You know you can turn it upside down, right? Then the buttons are on the left. You can even turn it sideways. Of course, you can do that with the K3 as well . . . a thing the DX has that the K2/3 don't is a gyroscope so you can set it to rotate automatically based on the orientation of the device.


----------



## jeremy81 (Feb 27, 2009)

Okkoto86 said:


> While I like the DXG, it has a fatal flaw for me, no page turn buttons on the left hand side. The way I read, thats a deal breaker. It seams really odd to me that Amazon would leave those off? Oh well, I love my K3, and I have no practical reason for wanting the bigger size.
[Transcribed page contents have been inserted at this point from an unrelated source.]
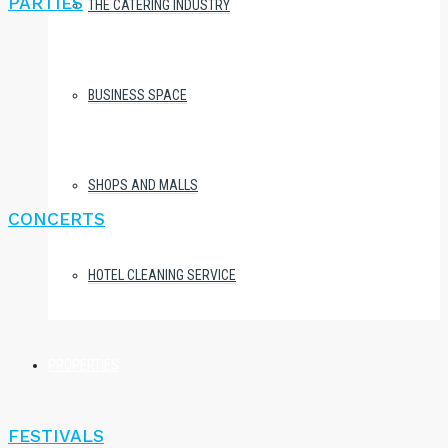
PARTIES
THE CATERING INDUSTRY
BUSINESS SPACE
SHOPS AND MALLS
CONCERTS
HOTEL CLEANING SERVICE
PROPERTIES
FESTIVALS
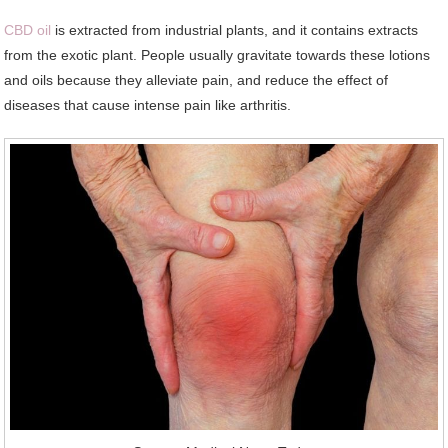
CBD oil
is extracted from industrial plants, and it contains extracts
from the exotic plant. People usually gravitate towards these lotions
and oils because they alleviate pain, and reduce the effect of
diseases that cause intense pain like arthritis.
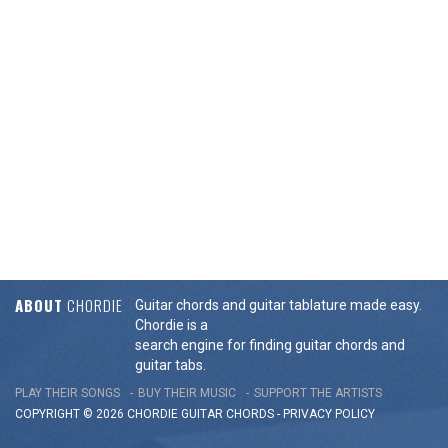
ABOUT
CHORDIE
Guitar chords and guitar tablature made easy.
Chordie is a
search engine for finding guitar chords and
guitar tabs.
PLAY THEIR SONGS
BUY THEIR MUSIC
SUPPORT THE ARTISTS
COPYRIGHT © 2026 CHORDIE GUITAR
CHORDS
-
PRIVACY POLICY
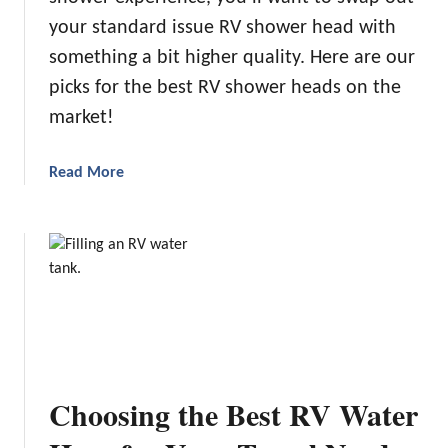
n
your standard issue RV shower head with
t
something a bit higher quality. Here are our
h
picks for the best RV shower heads on the
e
M
market!
a
r
a
Read More
k
b
e
o
t
u
t
U
p
g
r
a
Choosing the Best RV Water
d
i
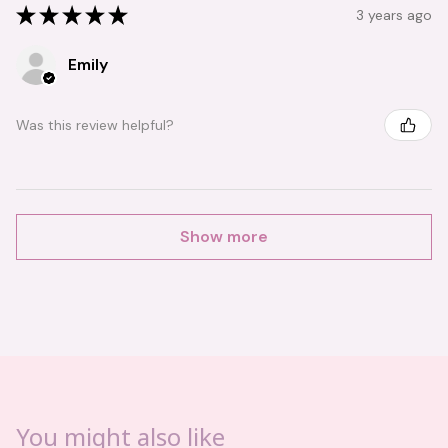
★
★
★
★
★
3 years ago
Emily
Was this review helpful?
Show more
You might also like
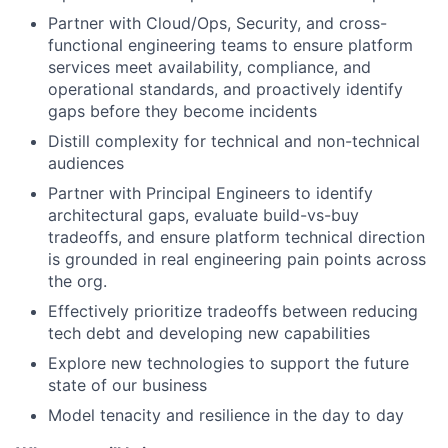
Partner with Cloud/Ops, Security, and cross-
functional engineering teams to ensure platform
services meet availability, compliance, and
operational standards, and proactively identify
gaps before they become incidents
Distill complexity for technical and non-technical
audiences
Partner with Principal Engineers to identify
architectural gaps, evaluate build-vs-buy
tradeoffs, and ensure platform technical direction
is grounded in real engineering pain points across
the org.
Effectively prioritize tradeoffs between reducing
tech debt and developing new capabilities
Explore new technologies to support the future
state of our business
Model tenacity and resilience in the day to day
I agree on that one. I do miss the page turn buttons from the K3. Like mentioned above you can rotate it if you want to use the buttons with your left hand which I sometimes do.


----------



## Toby (Nov 25, 2008)

I got my Graphite DX last July, & I forgot that I can just turn the thing & then have the buttons on the left side. LOL! Would make it easier to press the buttons while eating. I also wish that the buttons were on both sides. Also, the buttons, for me, are harder to press on the K2 & the DX. CONTRAST - The K3 has a font that I love, so it makes the letters darker & thicker than the DX lettering. I would love that font on my DX. Presently, I use the DX more for the TTS, (it's louder than the K2 & K3), than for reading. I use my K3 more for reading. I take the K3 out with me & I read the K3 in bed, because of the size. The DX stays home. End result is that I use both & so I am glad that I did buy the DX, even though it costs more.


----------